Skeeleren

Gisteren ben ik voor het eerst sinds vorige zomer weer eens gaan skeeleren. Houterig en beverig, en met stramme spieren, vooral dat. Maar het was een zalige avond, ook al was het kwart over negen voor ik kon vertrekken.
Veel heb ik ook niet gedaan: 3,5 km. Maar het begon te schemeren, ik was moe, en ik wilde het niet riskeren om vandaag gans stijf te zijn.

Maar enfin, het is toch alweer een begin, en beter dan niks. Nu moet ik eigenlijk nog eens andere, ontspannen parcours in de buurt zien te vinden, en eigenlijk vooral eens iemand vinden die me wil leren stoppen. Want ik kan dan wel snelheid halen, ik kan gewoon niet stoppen zonder me te laten uitbollen of mezelf in een haag te gooien.

Iemand, zo toevallig?

Pissed

Zijt anders ne keer megacontent met uw moto…

In dit weer is het zalig om te rijden, en het ganse weekend was hij blijven stilstaan, omdat ik niet echt ergens naartoe moest, toch niet zonder de kinderen. Maar vandaag zag ik het helemaal zitten om te rijden. Ik begin pas in de namiddag les te geven, en ik hoef me niet te haasten om de kinderen op te halen, want die zitten sowieso in de opvang op maandag. Ik dus een jeans aan, laarzen, mijn dikke Goretexvest, handschoenen, helm en zonnebril, en al mijn spullen in een rugzakje. Met een grote grijns ging ik op de moto zitten, en… niks. Zelfs geen verklikkerlichtje, niks, nada, nihil, noppes, tipota.

Het lag duidelijk niet aan mijn batterij, want ik was vrijdag nog fluks naar huis gereden, en dan zou ik nu op zijn minst nog de lichtjes moeten gehad hebben, en de startmotor. Ik koppelde ze om zeker te zijn toch even aan de lader, maar nee, de batterij was wel degelijk vol. Zucht. Ergens dus een slecht contact of zo.

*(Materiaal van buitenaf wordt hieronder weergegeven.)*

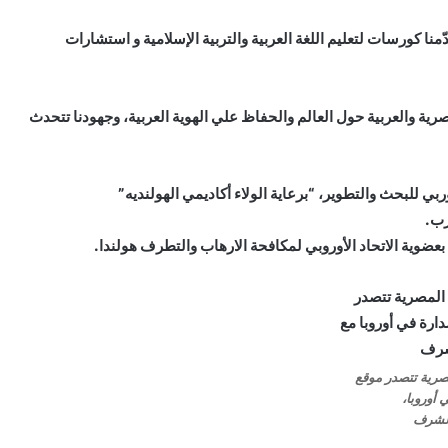
نا كورسات لتعليم اللغة العربية والتربية الإسلامية و استشارات
رية والعربية حول العالم والحفاظ علي الهوية العربية، وجهودنا تتحدث
ربي للبحث والتطوير، “برعاية الولاء أكاديمي الهولنديه”
رب.
ضوية الاتحاد الأوروبي لمكافحة الارهاب والتطرف هولندا.
صرية تتصدر موقع
 أوروبا،
الشرف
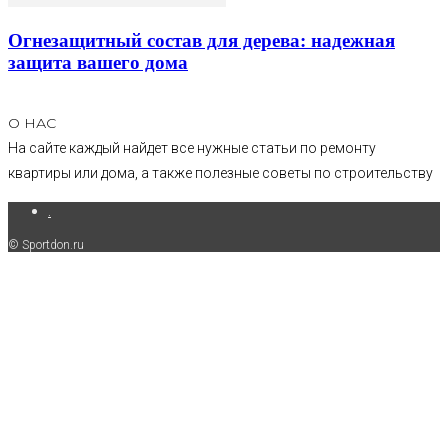
Огнезащитный состав для дерева: надежная
защита вашего дома
О НАС
На сайте каждый найдет все нужные статьи по ремонту
квартиры или дома, а также полезные советы по строительству
.
© Sportdon.ru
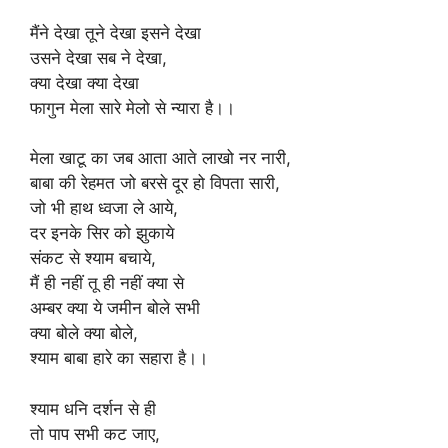
मैंने देखा तूने देखा इसने देखा
उसने देखा सब ने देखा,
क्या देखा क्या देखा
फागुन मेला सारे मेलो से न्यारा है।।
मेला खाटू का जब आता आते लाखो नर नारी,
बाबा की रेहमत जो बरसे दूर हो विपता सारी,
जो भी हाथ ध्वजा ले आये,
दर इनके सिर को झुकाये
संकट से श्याम बचाये,
मैं ही नहीं तू ही नहीं क्या से
अम्बर क्या ये जमीन बोले सभी
क्या बोले क्या बोले,
श्याम बाबा हारे का सहारा है।।
श्याम धनि दर्शन से ही
तो पाप सभी कट जाए,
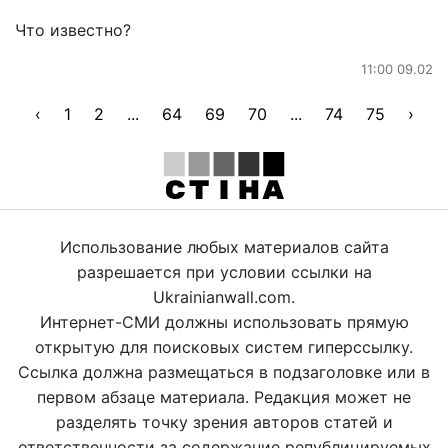
Что известно?
11:00 09.02
‹
1
2
...
64
69
70
...
74
75
›
Использование любых материалов сайта
разрешается при условии ссылки на
Ukrainianwall.com.
Интернет-СМИ должны использовать прямую
открытую для поисковых систем гиперссылку.
Ссылка должна размещаться в подзаголовке или в
первом абзаце материала. Редакция может не
разделять точку зрения авторов статей и
ответственности за содержание републицируемых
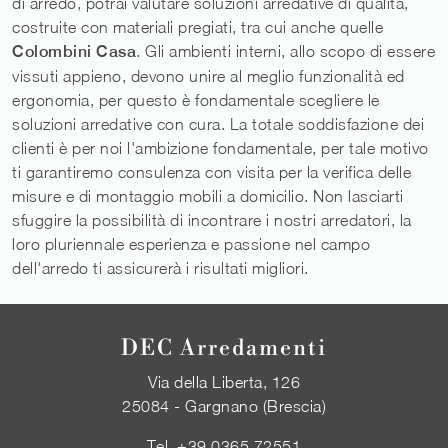
di arredo, potrai valutare soluzioni arredative di qualità,
costruite con materiali pregiati, tra cui anche quelle
Colombini Casa
. Gli ambienti interni, allo scopo di essere
vissuti appieno, devono unire al meglio funzionalità ed
ergonomia, per questo è fondamentale scegliere le
soluzioni arredative con cura. La totale soddisfazione dei
clienti è per noi l'ambizione fondamentale, per tale motivo
ti garantiremo consulenza con visita per la verifica delle
misure e di montaggio mobili a domicilio. Non lasciarti
sfuggire la possibilità di incontrare i nostri arredatori, la
loro pluriennale esperienza e passione nel campo
dell'arredo ti assicurerà i risultati migliori.
DEC Arredamenti
Via della Liberta, 126
25084 - Gargnano (Brescia)
Tel.
+39 0365 72551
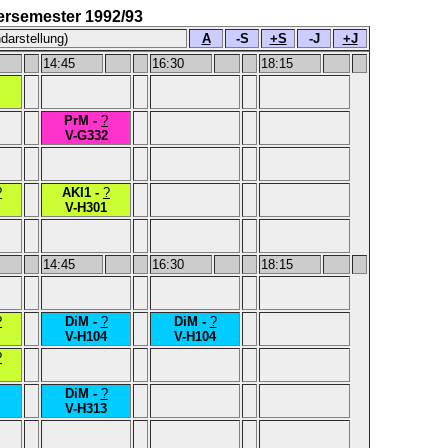
ersemester 1992/93
darstellung)
A
-S
+S
-J
+J
14:45
16:30
18:15
PrM -
?
V-G332
?
AKI1 -
?
V-H301
14:45
16:30
18:15
?
DiM -
?
DiM -
?
V-H104
V-H104
?
DiM -
?
V-H313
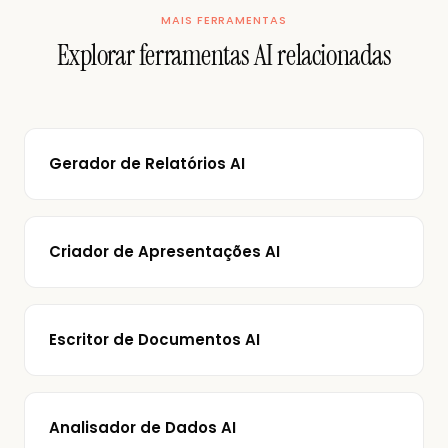
MAIS FERRAMENTAS
Explorar ferramentas AI relacionadas
Gerador de Relatórios AI
Criador de Apresentações AI
Escritor de Documentos AI
Analisador de Dados AI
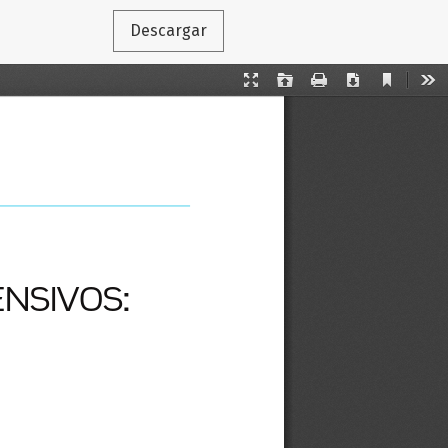
Descargar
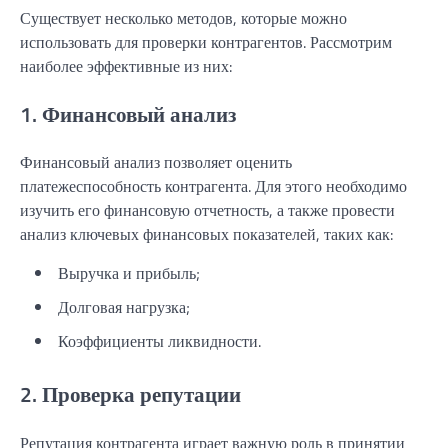
Существует несколько методов, которые можно
использовать для проверки контрагентов. Рассмотрим
наиболее эффективные из них:
1. Финансовый анализ
Финансовый анализ позволяет оценить
платежеспособность контрагента. Для этого необходимо
изучить его финансовую отчетность, а также провести
анализ ключевых финансовых показателей, таких как:
Выручка и прибыль;
Долговая нагрузка;
Коэффициенты ликвидности.
2. Проверка репутации
Репутация контрагента играет важную роль в принятии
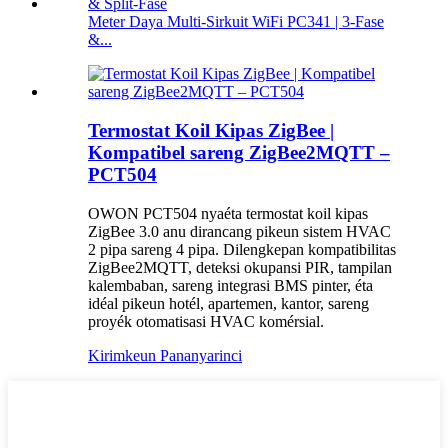
Meter Daya Multi-Sirkuit WiFi PC341 | 3-Fase
&...
Termostat Koil Kipas ZigBee |
Kompatibel sareng ZigBee2MQTT –
PCT504
OWON PCT504 nyaéta termostat koil kipas
ZigBee 3.0 anu dirancang pikeun sistem HVAC
2 pipa sareng 4 pipa. Dilengkepan kompatibilitas
ZigBee2MQTT, deteksi okupansi PIR, tampilan
kalembaban, sareng integrasi BMS pinter, éta
idéal pikeun hotél, apartemen, kantor, sareng
proyék otomatisasi HVAC komérsial.
Kirimkeun Pananya
rinci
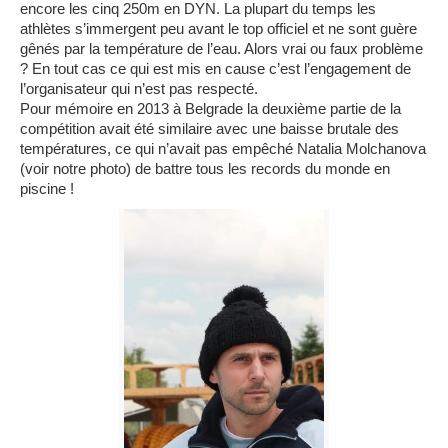
encore les cinq 250m en DYN. La plupart du temps les
athlètes s’immergent peu avant le top officiel et ne sont guère
gênés par la température de l’eau. Alors vrai ou faux problème
? En tout cas ce qui est mis en cause c’est l’engagement de
l’organisateur qui n’est pas respecté.
Pour mémoire en 2013 à Belgrade la deuxième partie de la
compétition avait été similaire avec une baisse brutale des
températures, ce qui n’avait pas empêché Natalia Molchanova
(voir notre photo) de battre tous les records du monde en
piscine !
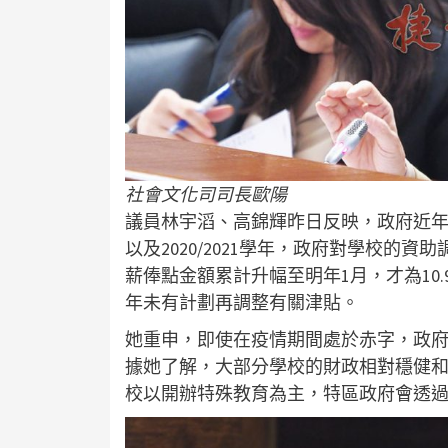
社會文化司司長歐陽
議員林宇滔、高錦輝昨日反映，政府近年對
以及2020/2021學年，政府對學校的資
薪俸點金額累計升幅至明年1月，才為10
年未有計劃再調整有關津貼。
她重申，即使在疫情期間處於赤字，政
據她了解，大部分學校的財政相對穩健
校以開辦特殊教育為主，特區政府會透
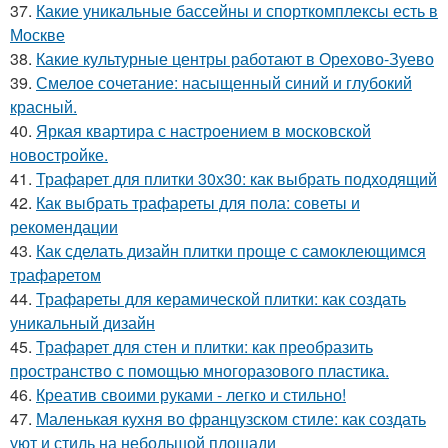
37.
Какие уникальные бассейны и спорткомплексы есть в
Москве
38.
Какие культурные центры работают в Орехово-Зуево
39.
Смелое сочетание: насыщенный синий и глубокий
красный.
40.
Яркая квартира с настроением в московской
новостройке.
41.
Трафарет для плитки 30х30: как выбрать подходящий
42.
Как выбрать трафареты для пола: советы и
рекомендации
43.
Как сделать дизайн плитки проще с самоклеющимся
трафаретом
44.
Трафареты для керамической плитки: как создать
уникальный дизайн
45.
Трафарет для стен и плитки: как преобразить
пространство с помощью многоразового пластика.
46.
Креатив своими руками - легко и стильно!
47.
Маленькая кухня во французском стиле: как создать
уют и стиль на небольшой площади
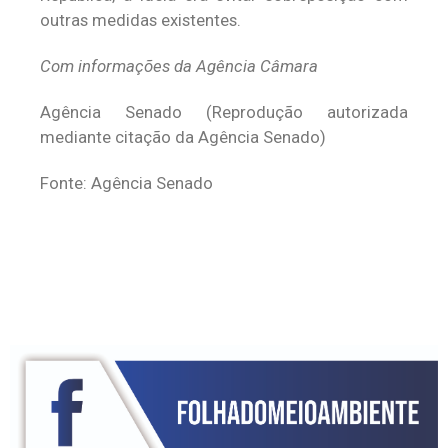
outras medidas existentes.
Com informações da Agência Câmara
Agência Senado (Reprodução autorizada
mediante citação da Agência Senado)
Fonte: Agência Senado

Met een rothumeur ben ik naar binnen gelopen, heb mijn motospullen daar gegooid, heb een ander vestje gegrabbeld, en heb me verdorie nog moeten haasten om op tijd op school te zijn. In een snikhete auto.

Blah.

Serieus.

Blah.

Merels kamer

Het was dan misschien wel prachtig weer vandaag, ik was in mijn opruim geslagen – ik wil de kamers bruikbaar hebben tegen de communie – en ik wilde verderdoen.

Merels kamer was ronduit een stort. Op het tafeltje naast haar door lagen de kleren en rommel een meter hoog (helaas geen overdrijving), de knuffels lagen overal, er stond speelgoed opgestapeld uit de jongens hun kamers, en op de kast achter de deur was het niet beter.

Ik ben eerst begonnen aan haar kast: alle te kleine kleertjes eruit en in dozen, voor de nichtjes en neefjes. Al mijn kleren eruit en naar mijn kast, idem voor babylakens, dekens, en reservespullen. In de plaats kwam ruimte voor speelgoed en poppen: er staat nu een zeteltje in, een bedje, en er is een schuif voor poppenkleren.

Alle andere rommel werd grondig opgeruimd, en de tafel werd verhuisd naar een plekje voor het raam, als bureautje. Meteen kwam er plaats vrij voor haar keukentje en tafeltje dat nu nog beneden in de woonkamer stond. Wolf hing intussen het groene blad op, en ook de kaders kwamen eindelijk aan de muur te hangen. Het staat er misschien wel vrij vol nu, maar ze vindt het een droom. En voor mij is het een enorme doorn uit mijn oog. Oef.

IMG_9296

IMG_9292

IMG_9293

IMG_9294

Sidney Gale

De naam uit de titel zegt u wellicht niks. Dat is ook heel normaal, tenzij u bij de Gentse rugby speelt. Dan zou u zich diep moeten schamen, want dan heeft u het feest van vandaag overgeslagen.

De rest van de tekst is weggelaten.